KENDARI, LENTERASULTRA.COM- Dugaan korupsi Pembangunan RS Pendidikan Universitas Halu Oleo (UHO), menyeret Edy Rachmad Widianto sebagai terdakwa. Direktur Utama PT Jasa Bhakti Nusantara (JBN), rekanan yang mengerjakan mega proyek disangka merugikan negara sekitar 14,7 Milyar rupiah.
Selasa (24/9/2019), pria berusia 53 tahun ini dihadirkan dalam sidang tindak pidana korupsi di Pengadilan Negeri Kendari dengan agenda pemeriksaan saksi. Ada tiga saksi yang dihadirkan saat sidang korupsi yang dipimpin Irmawati Abidin, SH sebagai ketua majelis. Mereka adalah mantan Rektor UHO, Prof. Usman Rianse, Bambang, manajer proyek pembangunan RS UHO serta Dr Sawaluddin, Pejabat Pembuat Komitmen (PPK).
Dalam sidang tersebut, banyak fakta menarik yang terungkap. Salah satunya adalah, proses pencairan dana yang tidak sesuai progres. Bayangkan, meski bobot pekerjaan hanya mencapai 33,730 persen hingga akhir kontrak 31 Desember 2014, namun anggaran yang dikucurkan sudah mencapai 100 persen atau sebesar Rp 43,9 Milyar termasuk pajak.
Anggaran tersebut masuk melalui rekening PT JBN di Bank Mandiri TBK cabang Sulawesi. Proses pencairannya, dalam empat tahap. Rinciannya sesuai tanggal SP2D (surat perintah pembayaran dana), tahap pertama tanggal 8 Desember, uang muka sebesar Rp 8,7 M, tahap kedua tanggal 2 Desember 2014 berupa termin pertama sebesar Rp 8,7 M, tahap ketiga tanggal 8 Desember termin kedua sebanyak Rp 8,7 M, tahap keempat tanggal 19 Desember, pembayaran termin ketiga dan keempat serta retensi 5 persen sebesar Rp 17,5 Milyar.
“Pencairan dari pekerjaan itu (pembangunan RS UHO) memang tidak sesuai progres. Itulah yang menyebabkan kerugian negara sekitar 14 Milyar lebih,” kata Tenriawaru, SH.,MH, jaksa penuntut umum (JPU) dalam perkara tersebut, usai sidang pemeriksaan saksi Selasa, pekan lalu.
Progres pekerjaan dan pencairan anggaran ini, juga sempat ditanyakan JPU Tenriawaru, kepada dua saksi yang dihadirkan, Bambang dan Usman Rianse. Namun untuk saksi Bambang, dia mengaku didepan JPU dan majelis hakim, bila dirinya tidak mengetahui berapa persen anggaran yang dicairkan sampai batas akhir kontrak. “Lupa saya,” jawab Bambang saat Tenriawaru menanyakan berapa persen uang cair sampai kontrak berakhir Desember 2014.

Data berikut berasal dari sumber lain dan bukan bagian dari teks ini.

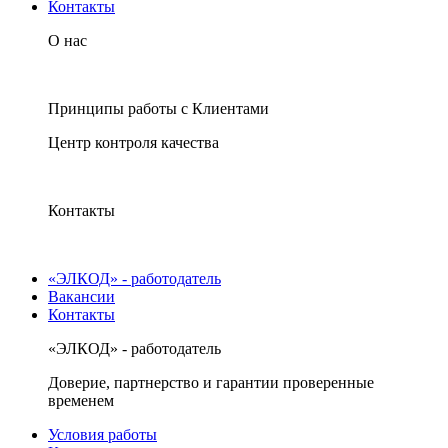
Контакты
О нас
Принципы работы с Клиентами
Центр контроля качества
Контакты
«ЭЛКОД» - работодатель
Вакансии
Контакты
«ЭЛКОД» - работодатель
Доверие, партнерство и гарантии проверенные
временем
Условия работы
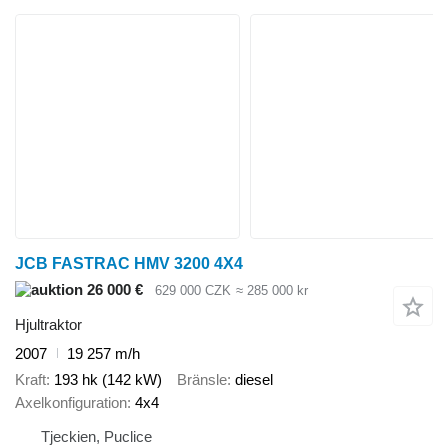
JCB FASTRAC HMV 3200 4X4
26 000 €
629 000 CZK
≈ 285 000 kr
Hjultraktor
2007
19 257 m/h
Kraft
193 hk (142 kW)
Bränsle
diesel
Axelkonfiguration
4x4
Tjeckien, Puclice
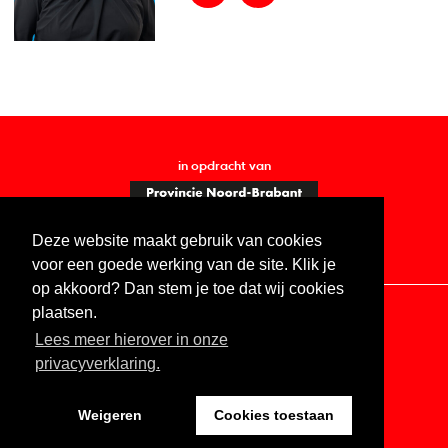
in opdracht van
Deze website maakt gebruik van cookies
voor een goede werking van de site. Klik je
op akkoord? Dan stem je toe dat wij cookies
plaatsen.
Lees meer hierover in onze
Contact
Vacatures
ANBI
Privacy statement
privacyverklaring.
Digitale toegankelijkheid
Weigeren
Cookies toestaan
Website by The Cre8ion.Lab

Sementara Prof Usman Rianse mengakui kepada JPU ba hingga kontrak berakhir, pembangunan RS Pendidikan UHO belum selesai. Mantan rektor UHO ini tahu tentang itu, setelah PPK melaporkan kepadanya jika prestasi kontraktor dalam proyek tersebut hanya 54 persen lebih.

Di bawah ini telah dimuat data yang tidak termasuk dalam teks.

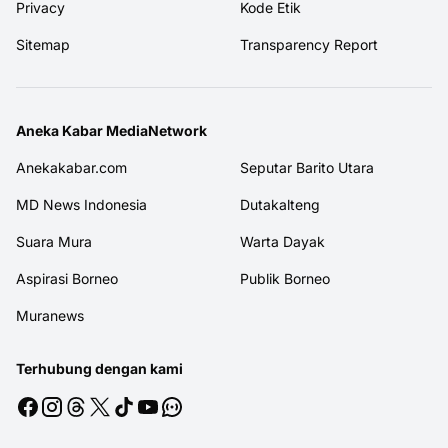
Privacy
Kode Etik
Sitemap
Transparency Report
Aneka Kabar MediaNetwork
Anekakabar.com
Seputar Barito Utara
MD News Indonesia
Dutakalteng
Suara Mura
Warta Dayak
Aspirasi Borneo
Publik Borneo
Muranews
Terhubung dengan kami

“Pertengahan Desember saya dilaporkan,” kata Usman Rianse. Mendapat laporan tersebut, Prof Usman memberikan dua opsi kepada PT JBN. Pertama dilakukan penghentian, kedua diberikan kesempatan untuk menyelesaikan pekerjaannya. Dan semua tawaran tersebut sambung Usman dikembalikan kepada rekanan. Setelah disodorkan surat kesanggupan maka, pekerjaan tersebut dilanjutkan atau diperpanjang selama 50 hari.
Namun ketika Usman ditanya oleh Tenriawaru apakah dirinya turut menandatangani dokumen perpanjang atau adendum tersebut, mantan rektor UHO dua periode ini hanya menjawab, jika penandatangan adendum itu baru diketahui di depan penyidik yang menangani perkara dugaan korupsi RS Pendidikan UHO. Selain itu, dia juga mengaku jika tanda tangan di dokumen adendum tersebut dicopi alias dipalsukan.
“Kalau dari fakta persidangan, itu ada perpanjangan waktu dengan adendum sampai februari 2015. Jadi di Desember 2014 mereka buat pencairan 100% dengan bank garansi. Jadi dana masuk ke rekening kontraktor nanti pencairannya berdasarkan progres namun pada kenyataannya bank garansi tidak diperpanjang sehingga jaminan tidak dapat di tarik, dana cair semua sampai habis tapi pekerjaan tidak selesai-selesai,” beber Muh Jufri Tabah, SH, JPU lainnya.